We cannot discuss the
alleged Brighton incident, as any discussion could prejudice evidence which we
(and competitors) later submit to a public inquiry.
Speaking more generally,
it appears that some problems encountered during recent days were caused by the
successful attempt to neutralise a ‘history hack’. During the course of this ‘hack’,
well-meaning progressives attempted to change history by visiting President
Clinton in December 1996, Ghost of Christmas Future style, and persuading him
to keep his anatomy in his pants thenceforth, excepting the marital bed,
bathroom visits, hygiene etc. (‘Pants’ meaning pants, please note, not trousers).
The aim was to leverage a narrow victory for Gore in the 2000 Presidential
Election, thereby preventing the Iraq War and so on and so forth. An investigative
team reporting directly to the COBRA Committee determined that this ‘hack’, if
successful, would have caused further unplanned changes, including the
worsening of the 2008-9 financial crisis and consequent rise to power as Prime
Minister of former telejournalist Jeremy Kyle, his newly formed Common Sense
Party achieving a parliamentary majority of ninety. Unfortunately the
successful neutralisation of the ‘hack’ caused collateral damage, leading to outcomes
which have destabilised our industry and, indeed, the world.
In these circumstances
and following yesterday’s Commons announcement, we need to remind you that
heretofore we have been constituted as a membership organisation rather than
simply a leisure provider. This makes various emergency provisions available to
us; as these are now in force, we require members to assist with the evacuation
of Company Personnel from affected areas. The late-1960s are amongst the worst
of these, with self-designated black bloc anarchists continuing their
occupation of not merely Warwick and UEA campuses but also much of Coventry and
Norfolk – also France’s Charles De Gaulle currently in talks with Rudi Dutschke,
Tariq Ali and others, with hopes of ending the civil war in that troubled
country. Vashti Bunyan, a valued company asset, has let us know that she now
wishes to embrace a simpler lifestyle, away from history(ies) and closer to the
rhythms of Mother Earth.
Our Membership Liaison
Database indicates that, as you live cheek-by-jowl with smelly hippies anyway,
you would be the most suitable household to receive Ms Bunyan and her companion.

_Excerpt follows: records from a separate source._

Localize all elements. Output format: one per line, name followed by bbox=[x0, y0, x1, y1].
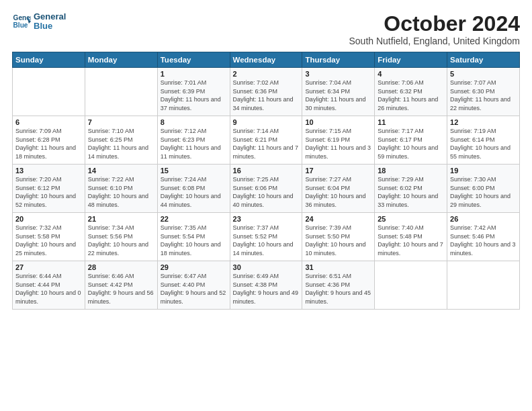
calendar-page: General Blue General Blue General Blue O… bbox=[0, 0, 532, 411]
day-info: Sunrise: 7:01 AM Sunset: 6:39 PM Dayligh… bbox=[161, 79, 227, 112]
logo-blue: Blue bbox=[34, 21, 66, 31]
day-info: Sunrise: 7:29 AM Sunset: 6:02 PM Dayligh… bbox=[378, 175, 444, 209]
day-number: 1 bbox=[161, 70, 227, 78]
day-info: Sunrise: 6:49 AM Sunset: 4:38 PM Dayligh… bbox=[233, 272, 300, 306]
day-number: 8 bbox=[161, 118, 227, 126]
calendar-cell: 16Sunrise: 7:25 AM Sunset: 6:06 PM Dayli… bbox=[230, 165, 302, 213]
calendar-cell: 9Sunrise: 7:14 AM Sunset: 6:21 PM Daylig… bbox=[230, 116, 302, 165]
logo-general: General bbox=[34, 12, 66, 21]
day-number: 26 bbox=[450, 215, 517, 223]
day-info: Sunrise: 7:15 AM Sunset: 6:19 PM Dayligh… bbox=[305, 127, 371, 161]
day-number: 23 bbox=[233, 215, 300, 223]
day-number: 22 bbox=[161, 215, 227, 223]
calendar-cell: 30Sunrise: 6:49 AM Sunset: 4:38 PM Dayli… bbox=[230, 261, 302, 310]
calendar-cell: 20Sunrise: 7:32 AM Sunset: 5:58 PM Dayli… bbox=[13, 213, 85, 261]
day-number: 4 bbox=[378, 70, 444, 78]
calendar-cell: 28Sunrise: 6:46 AM Sunset: 4:42 PM Dayli… bbox=[85, 261, 157, 310]
day-info: Sunrise: 7:24 AM Sunset: 6:08 PM Dayligh… bbox=[161, 175, 227, 209]
day-number: 31 bbox=[305, 263, 371, 271]
calendar-table: SundayMondayTuesdayWednesdayThursdayFrid… bbox=[12, 52, 520, 310]
day-info: Sunrise: 7:27 AM Sunset: 6:04 PM Dayligh… bbox=[305, 175, 371, 209]
day-number: 18 bbox=[378, 167, 444, 175]
weekday-header: Wednesday bbox=[230, 52, 302, 68]
calendar-cell: 29Sunrise: 6:47 AM Sunset: 4:40 PM Dayli… bbox=[157, 261, 230, 310]
day-info: Sunrise: 6:46 AM Sunset: 4:42 PM Dayligh… bbox=[88, 272, 154, 306]
weekday-header: Saturday bbox=[447, 52, 520, 68]
day-number: 28 bbox=[88, 263, 154, 271]
day-number: 9 bbox=[233, 118, 300, 126]
day-number: 12 bbox=[450, 118, 517, 126]
day-info: Sunrise: 7:35 AM Sunset: 5:54 PM Dayligh… bbox=[161, 224, 227, 257]
day-info: Sunrise: 6:44 AM Sunset: 4:44 PM Dayligh… bbox=[15, 272, 82, 306]
calendar-week-row: 13Sunrise: 7:20 AM Sunset: 6:12 PM Dayli… bbox=[13, 165, 520, 213]
day-info: Sunrise: 6:51 AM Sunset: 4:36 PM Dayligh… bbox=[305, 272, 371, 306]
calendar-cell: 2Sunrise: 7:02 AM Sunset: 6:36 PM Daylig… bbox=[230, 68, 302, 116]
day-info: Sunrise: 7:19 AM Sunset: 6:14 PM Dayligh… bbox=[450, 127, 517, 161]
day-number: 27 bbox=[15, 263, 82, 271]
calendar-cell: 3Sunrise: 7:04 AM Sunset: 6:34 PM Daylig… bbox=[302, 68, 375, 116]
calendar-cell: 24Sunrise: 7:39 AM Sunset: 5:50 PM Dayli… bbox=[302, 213, 375, 261]
logo-icon: General Blue bbox=[12, 12, 31, 31]
day-info: Sunrise: 7:09 AM Sunset: 6:28 PM Dayligh… bbox=[15, 127, 82, 161]
day-info: Sunrise: 7:39 AM Sunset: 5:50 PM Dayligh… bbox=[305, 224, 371, 257]
day-info: Sunrise: 7:37 AM Sunset: 5:52 PM Dayligh… bbox=[233, 224, 300, 257]
calendar-cell: 18Sunrise: 7:29 AM Sunset: 6:02 PM Dayli… bbox=[375, 165, 447, 213]
day-info: Sunrise: 7:17 AM Sunset: 6:17 PM Dayligh… bbox=[378, 127, 444, 161]
day-info: Sunrise: 7:20 AM Sunset: 6:12 PM Dayligh… bbox=[15, 175, 82, 209]
day-number: 11 bbox=[378, 118, 444, 126]
calendar-week-row: 20Sunrise: 7:32 AM Sunset: 5:58 PM Dayli… bbox=[13, 213, 520, 261]
calendar-cell: 27Sunrise: 6:44 AM Sunset: 4:44 PM Dayli… bbox=[13, 261, 85, 310]
day-info: Sunrise: 7:25 AM Sunset: 6:06 PM Dayligh… bbox=[233, 175, 300, 209]
day-info: Sunrise: 7:34 AM Sunset: 5:56 PM Dayligh… bbox=[88, 224, 154, 257]
day-number: 24 bbox=[305, 215, 371, 223]
day-number: 14 bbox=[88, 167, 154, 175]
day-number: 21 bbox=[88, 215, 154, 223]
calendar-cell: 5Sunrise: 7:07 AM Sunset: 6:30 PM Daylig… bbox=[447, 68, 520, 116]
day-info: Sunrise: 7:12 AM Sunset: 6:23 PM Dayligh… bbox=[161, 127, 227, 161]
calendar-cell bbox=[85, 68, 157, 116]
calendar-cell: 15Sunrise: 7:24 AM Sunset: 6:08 PM Dayli… bbox=[157, 165, 230, 213]
weekday-header: Sunday bbox=[13, 52, 85, 68]
calendar-cell: 8Sunrise: 7:12 AM Sunset: 6:23 PM Daylig… bbox=[157, 116, 230, 165]
day-info: Sunrise: 7:10 AM Sunset: 6:25 PM Dayligh… bbox=[88, 127, 154, 161]
day-number: 25 bbox=[378, 215, 444, 223]
day-info: Sunrise: 7:42 AM Sunset: 5:46 PM Dayligh… bbox=[450, 224, 517, 257]
weekday-header-row: SundayMondayTuesdayWednesdayThursdayFrid… bbox=[13, 52, 520, 68]
calendar-week-row: 6Sunrise: 7:09 AM Sunset: 6:28 PM Daylig… bbox=[13, 116, 520, 165]
day-info: Sunrise: 7:14 AM Sunset: 6:21 PM Dayligh… bbox=[233, 127, 300, 161]
day-number: 2 bbox=[233, 70, 300, 78]
calendar-cell: 17Sunrise: 7:27 AM Sunset: 6:04 PM Dayli… bbox=[302, 165, 375, 213]
calendar-cell: 21Sunrise: 7:34 AM Sunset: 5:56 PM Dayli… bbox=[85, 213, 157, 261]
calendar-cell: 12Sunrise: 7:19 AM Sunset: 6:14 PM Dayli… bbox=[447, 116, 520, 165]
day-number: 7 bbox=[88, 118, 154, 126]
month-title: October 2024 bbox=[349, 12, 521, 36]
day-number: 10 bbox=[305, 118, 371, 126]
calendar-cell: 7Sunrise: 7:10 AM Sunset: 6:25 PM Daylig… bbox=[85, 116, 157, 165]
calendar-cell: 13Sunrise: 7:20 AM Sunset: 6:12 PM Dayli… bbox=[13, 165, 85, 213]
calendar-week-row: 1Sunrise: 7:01 AM Sunset: 6:39 PM Daylig… bbox=[13, 68, 520, 116]
calendar-cell: 10Sunrise: 7:15 AM Sunset: 6:19 PM Dayli… bbox=[302, 116, 375, 165]
day-number: 5 bbox=[450, 70, 517, 78]
day-info: Sunrise: 7:06 AM Sunset: 6:32 PM Dayligh… bbox=[378, 79, 444, 112]
weekday-header: Friday bbox=[375, 52, 447, 68]
day-number: 6 bbox=[15, 118, 82, 126]
weekday-header: Thursday bbox=[302, 52, 375, 68]
weekday-header: Tuesday bbox=[157, 52, 230, 68]
day-info: Sunrise: 7:30 AM Sunset: 6:00 PM Dayligh… bbox=[450, 175, 517, 209]
day-info: Sunrise: 7:07 AM Sunset: 6:30 PM Dayligh… bbox=[450, 79, 517, 112]
logo: General Blue General Blue General Blue bbox=[12, 12, 66, 32]
calendar-cell: 31Sunrise: 6:51 AM Sunset: 4:36 PM Dayli… bbox=[302, 261, 375, 310]
day-number: 17 bbox=[305, 167, 371, 175]
location: South Nutfield, England, United Kingdom bbox=[349, 36, 521, 46]
day-number: 3 bbox=[305, 70, 371, 78]
header: General Blue General Blue General Blue O… bbox=[12, 12, 520, 46]
day-info: Sunrise: 7:04 AM Sunset: 6:34 PM Dayligh… bbox=[305, 79, 371, 112]
calendar-cell bbox=[13, 68, 85, 116]
title-block: October 2024 South Nutfield, England, Un… bbox=[349, 12, 521, 46]
day-info: Sunrise: 6:47 AM Sunset: 4:40 PM Dayligh… bbox=[161, 272, 227, 306]
calendar-cell: 23Sunrise: 7:37 AM Sunset: 5:52 PM Dayli… bbox=[230, 213, 302, 261]
day-number: 19 bbox=[450, 167, 517, 175]
day-info: Sunrise: 7:02 AM Sunset: 6:36 PM Dayligh… bbox=[233, 79, 300, 112]
calendar-cell: 11Sunrise: 7:17 AM Sunset: 6:17 PM Dayli… bbox=[375, 116, 447, 165]
calendar-cell: 26Sunrise: 7:42 AM Sunset: 5:46 PM Dayli… bbox=[447, 213, 520, 261]
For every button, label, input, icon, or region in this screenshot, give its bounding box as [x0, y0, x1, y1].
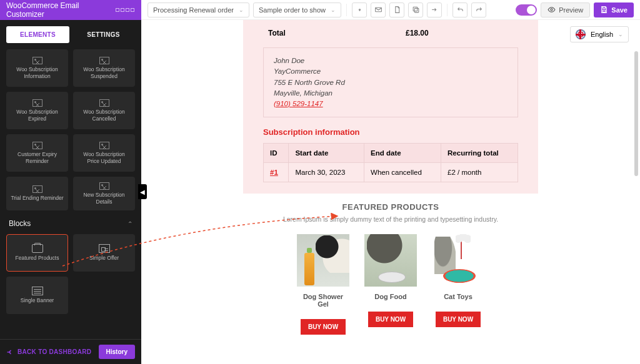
image-icon: [32, 142, 42, 149]
mail-test-icon[interactable]: [371, 2, 386, 17]
product-image: [297, 234, 349, 287]
th-total: Recurring total: [441, 144, 518, 163]
undo-icon[interactable]: [452, 2, 468, 17]
product-name: Dog Shower Gel: [297, 293, 349, 308]
image-icon: [32, 185, 42, 193]
section-label: Blocks: [9, 219, 31, 228]
image-icon: [99, 57, 109, 64]
product-item: Dog Shower Gel BUY NOW: [297, 234, 349, 335]
order-select-value: Sample order to show: [259, 6, 326, 14]
copy-icon[interactable]: [408, 2, 423, 17]
language-label: English: [591, 31, 613, 38]
save-icon: [600, 6, 608, 14]
scrollbar[interactable]: [634, 51, 638, 176]
subscription-table: ID Start date End date Recurring total #…: [263, 143, 518, 182]
flag-uk-icon: [576, 29, 586, 39]
chevron-down-icon: ⌄: [618, 31, 623, 37]
featured-products-block[interactable]: FEATURED PRODUCTS Lorem Ipsum is simply …: [243, 194, 538, 335]
block-simple-offer[interactable]: Simple Offer: [73, 234, 135, 272]
element-label: Trial Ending Reminder: [11, 195, 63, 201]
block-single-banner[interactable]: Single Banner: [6, 277, 68, 314]
product-name: Dog Food: [374, 293, 406, 300]
redo-icon[interactable]: [471, 2, 486, 17]
billing-address: John Doe YayCommerce 755 E North Grove R…: [263, 47, 518, 117]
divider: [447, 4, 448, 16]
address-name: John Doe: [274, 56, 508, 66]
back-label: BACK TO DASHBOARD: [18, 348, 91, 355]
subscription-id-link[interactable]: #1: [270, 169, 278, 176]
total-label: Total: [268, 29, 406, 37]
template-select[interactable]: Processing Renewal order ⌄: [148, 2, 249, 17]
element-woo-sub-cancelled[interactable]: Woo Subscription Cancelled: [73, 92, 135, 129]
image-icon: [99, 142, 109, 149]
address-street: 755 E North Grove Rd: [274, 77, 508, 88]
td-total: £2 / month: [441, 163, 518, 182]
block-label: Single Banner: [21, 297, 54, 303]
svg-rect-2: [414, 8, 419, 12]
sidebar: ELEMENTS SETTINGS Woo Subscription Infor…: [0, 20, 141, 364]
product-item: Dog Food BUY NOW: [364, 234, 417, 335]
layout-grid-icon[interactable]: [115, 7, 135, 12]
page-icon[interactable]: [389, 2, 404, 17]
svg-rect-3: [413, 7, 418, 11]
element-customer-expiry[interactable]: Customer Expiry Reminder: [6, 134, 68, 172]
chevron-down-icon: ⌄: [331, 7, 336, 13]
save-button[interactable]: Save: [594, 2, 634, 17]
save-label: Save: [611, 6, 628, 14]
chevron-up-icon: ⌃: [128, 220, 132, 227]
element-woo-sub-info[interactable]: Woo Subscription Information: [6, 49, 68, 87]
image-icon: [32, 57, 42, 64]
block-featured-products[interactable]: Featured Products: [6, 234, 68, 272]
image-icon: [32, 99, 42, 107]
preview-label: Preview: [559, 6, 583, 14]
buy-now-button[interactable]: BUY NOW: [436, 312, 481, 327]
svg-rect-5: [603, 7, 606, 9]
element-label: Woo Subscription Cancelled: [77, 109, 131, 121]
block-label: Simple Offer: [89, 255, 119, 261]
svg-rect-6: [603, 10, 606, 12]
reset-icon[interactable]: [427, 2, 442, 17]
app-title: WooCommerce Email Customizer: [6, 1, 102, 19]
buy-now-button[interactable]: BUY NOW: [301, 319, 346, 335]
order-select[interactable]: Sample order to show ⌄: [253, 2, 341, 17]
element-woo-sub-price-updated[interactable]: Woo Subscription Price Updated: [73, 134, 135, 172]
sidebar-collapse-handle[interactable]: ◀: [138, 184, 147, 199]
image-icon: [99, 182, 109, 190]
block-label: Featured Products: [16, 255, 59, 261]
element-woo-sub-expired[interactable]: Woo Subscription Expired: [6, 92, 68, 129]
buy-now-button[interactable]: BUY NOW: [368, 312, 413, 327]
eye-icon: [548, 6, 556, 14]
simple-offer-icon: [99, 244, 110, 253]
th-id: ID: [264, 144, 289, 163]
svg-point-4: [551, 9, 552, 11]
address-phone-link[interactable]: (910) 529-1147: [274, 100, 323, 107]
arrow-left-icon: [6, 348, 14, 356]
history-button[interactable]: History: [99, 345, 135, 359]
divider: [346, 4, 347, 16]
element-label: Woo Subscription Information: [10, 66, 64, 79]
th-end: End date: [364, 144, 441, 163]
back-to-dashboard-link[interactable]: BACK TO DASHBOARD: [6, 348, 91, 356]
live-preview-toggle[interactable]: [516, 4, 537, 16]
product-name: Cat Toys: [444, 293, 472, 300]
section-blocks[interactable]: Blocks ⌃: [6, 210, 135, 234]
element-trial-ending[interactable]: Trial Ending Reminder: [6, 177, 68, 210]
template-select-value: Processing Renewal order: [153, 6, 234, 14]
element-label: Customer Expiry Reminder: [10, 151, 64, 164]
featured-products-icon: [32, 244, 43, 253]
element-woo-sub-suspended[interactable]: Woo Subscription Suspended: [73, 49, 135, 87]
tab-settings[interactable]: SETTINGS: [72, 26, 135, 43]
featured-title: FEATURED PRODUCTS: [243, 202, 538, 212]
preview-button[interactable]: Preview: [541, 2, 590, 17]
td-end: When cancelled: [364, 163, 441, 182]
th-start: Start date: [289, 144, 364, 163]
image-icon: [99, 99, 109, 107]
info-icon[interactable]: [352, 2, 367, 17]
product-item: Cat Toys BUY NOW: [432, 234, 484, 335]
element-new-sub-details[interactable]: New Subscription Details: [73, 177, 135, 210]
tab-elements[interactable]: ELEMENTS: [6, 26, 69, 43]
address-city: Mayville, Michigan: [274, 88, 508, 99]
email-canvas: English ⌄ Total £18.00 John Doe YayComme…: [141, 20, 640, 364]
language-select[interactable]: English ⌄: [570, 26, 629, 42]
td-start: March 30, 2023: [289, 163, 364, 182]
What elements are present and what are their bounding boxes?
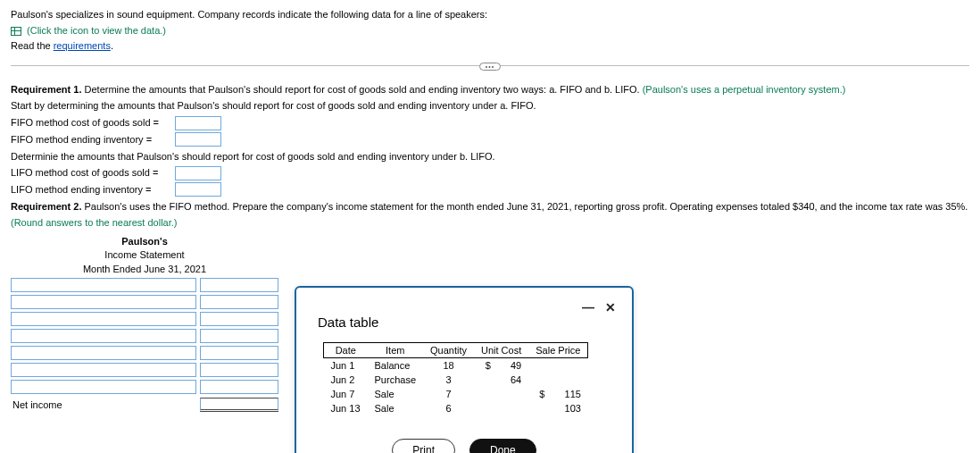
req2-paren: (Round answers to the nearest dollar.) (11, 217, 178, 228)
modal-title: Data table (318, 315, 616, 330)
stmt-row6-amt[interactable] (200, 363, 278, 377)
problem-intro: Paulson's specializes in sound equipment… (11, 7, 969, 55)
table-row: Jun 1 Balance 18 $ 49 (324, 358, 588, 373)
stmt-row2-amt[interactable] (200, 295, 278, 309)
lifo-cogs-label: LIFO method cost of goods sold = (11, 164, 171, 181)
req2-rest: Paulson's uses the FIFO method. Prepare … (81, 201, 968, 212)
req1-rest: Determine the amounts that Paulson's sho… (81, 84, 642, 95)
close-icon[interactable]: ✕ (605, 300, 616, 315)
req1-start-fifo: Start by determining the amounts that Pa… (11, 97, 969, 114)
income-statement: Paulson's Income Statement Month Ended J… (11, 235, 278, 414)
period: . (111, 40, 113, 51)
lifo-ei-label: LIFO method ending inventory = (11, 181, 171, 198)
intro-line-1: Paulson's specializes in sound equipment… (11, 7, 969, 23)
read-the-text: Read the (11, 40, 54, 51)
stmt-title: Income Statement (11, 248, 278, 262)
stmt-company: Paulson's (121, 236, 168, 247)
lifo-cogs-input[interactable] (175, 166, 221, 180)
requirements-link[interactable]: requirements (54, 40, 111, 51)
req1-determine-lifo: Determinie the amounts that Paulson's sh… (11, 148, 969, 165)
requirement-2-heading: Requirement 2. Paulson's uses the FIFO m… (11, 198, 969, 231)
fifo-ei-input[interactable] (175, 132, 221, 147)
net-income-label: Net income (11, 397, 196, 414)
stmt-row3-amt[interactable] (200, 312, 278, 326)
th-sale-price: Sale Price (528, 343, 588, 358)
stmt-row6-label[interactable] (11, 363, 196, 377)
stmt-row7-label[interactable] (11, 380, 196, 394)
th-date: Date (324, 343, 368, 358)
net-income-input[interactable] (200, 398, 278, 412)
table-icon[interactable] (11, 27, 21, 36)
table-row: Jun 2 Purchase 3 64 (324, 373, 588, 387)
table-row: Jun 13 Sale 6 103 (324, 401, 588, 415)
view-data-link[interactable]: (Click the icon to view the data.) (27, 25, 166, 36)
stmt-row3-label[interactable] (11, 312, 196, 326)
stmt-row1-label[interactable] (11, 278, 196, 292)
fifo-ei-label: FIFO method ending inventory = (11, 131, 171, 148)
fifo-cogs-label: FIFO method cost of goods sold = (11, 114, 171, 131)
stmt-row1-amt[interactable] (200, 278, 278, 292)
lifo-ei-input[interactable] (175, 182, 221, 197)
divider-handle[interactable]: ••• (479, 63, 501, 71)
stmt-row7-amt[interactable] (200, 380, 278, 394)
stmt-row4-label[interactable] (11, 329, 196, 343)
th-item: Item (368, 343, 423, 358)
data-table: Date Item Quantity Unit Cost Sale Price … (323, 342, 588, 415)
th-qty: Quantity (423, 343, 474, 358)
req2-bold: Requirement 2. (11, 201, 81, 212)
stmt-row5-amt[interactable] (200, 346, 278, 360)
req1-paren: (Paulson's uses a perpetual inventory sy… (643, 84, 846, 95)
stmt-row5-label[interactable] (11, 346, 196, 360)
stmt-row4-amt[interactable] (200, 329, 278, 343)
fifo-cogs-input[interactable] (175, 116, 221, 130)
stmt-period: Month Ended June 31, 2021 (11, 263, 278, 276)
minimize-icon[interactable]: — (582, 300, 594, 315)
requirement-1-heading: Requirement 1. Determine the amounts tha… (11, 81, 969, 98)
data-table-modal: — ✕ Data table Date Item Quantity Unit C… (295, 286, 634, 421)
stmt-row2-label[interactable] (11, 295, 196, 309)
th-unit-cost: Unit Cost (474, 343, 528, 358)
table-row: Jun 7 Sale 7 $ 115 (324, 387, 588, 401)
req1-bold: Requirement 1. (11, 84, 81, 95)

We have acquired land near Somerton for your resettlement next weekend; in the
meantime, company personnel will visit in order to disconnect water,
electrical, phone and wi-fi connections in order that Ms Bunyan and her
companion can begin to accustom themselves to a more agrarian mode of life. If you
do not yet know what “wi-fi” means, please account yourselves fortunate to live
one of those areas that has remained relatively safe from destabilisation hitherto.
As you will cease to
have access to a telephone and as stamps will become difficult to obtain (except
when bartered for produce during infrequent journeys into town), we suggest you
communicate with us henceforth by carrier pigeon, or by telepathy which Ms
Bunyan’s companion states that he can teach, having learned it from a lama in
dreams – not a llama, please note, but a lama, a Tibetan holy man.
We hope that you will
be able to view this as an opportunity rather than an imposition; think of it
as the chance to experience, if you’ll forgive me, a new England in the fall.
Yours sincerely,
Lembit Opik,
Chief Executive
Officer,
Postwar Consensus
Tours.
Dear Lembit,
Oh.
Sincerely,
D.S. & Saara.
Endnote: This story is intended as an
affectionate though belated seventieth birthday tribute to Michael and Mary,
the best parents in this or any other timeline, who've lived the post-WWII
years one at a time and mostly in the right order.